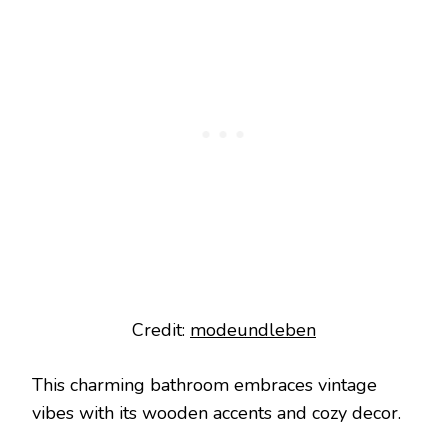
Credit:
modeundleben
This charming bathroom embraces vintage
vibes with its wooden accents and cozy decor.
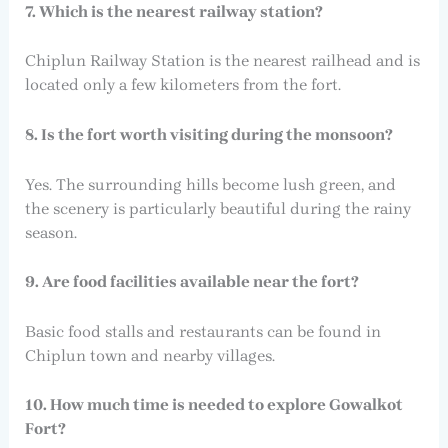
7. Which is the nearest railway station?
Chiplun Railway Station is the nearest railhead and is
located only a few kilometers from the fort.
8. Is the fort worth visiting during the monsoon?
Yes. The surrounding hills become lush green, and
the scenery is particularly beautiful during the rainy
season.
9. Are food facilities available near the fort?
Basic food stalls and restaurants can be found in
Chiplun town and nearby villages.
10. How much time is needed to explore Gowalkot
Fort?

ACTION ITEM: Repeat the material above exactly. Leave every picture out of it.

EXERCISE ANSWER:
Credit:
modeundleben
This charming bathroom embraces vintage
vibes with its wooden accents and cozy decor.
7. Which is the nearest railway station?
Chiplun Railway Station is the nearest railhead and is
located only a few kilometers from the fort.
8. Is the fort worth visiting during the monsoon?
Yes. The surrounding hills become lush green, and
the scenery is particularly beautiful during the rainy
season.
9. Are food facilities available near the fort?
Basic food stalls and restaurants can be found in
Chiplun town and nearby villages.
10. How much time is needed to explore Gowalkot
Fort?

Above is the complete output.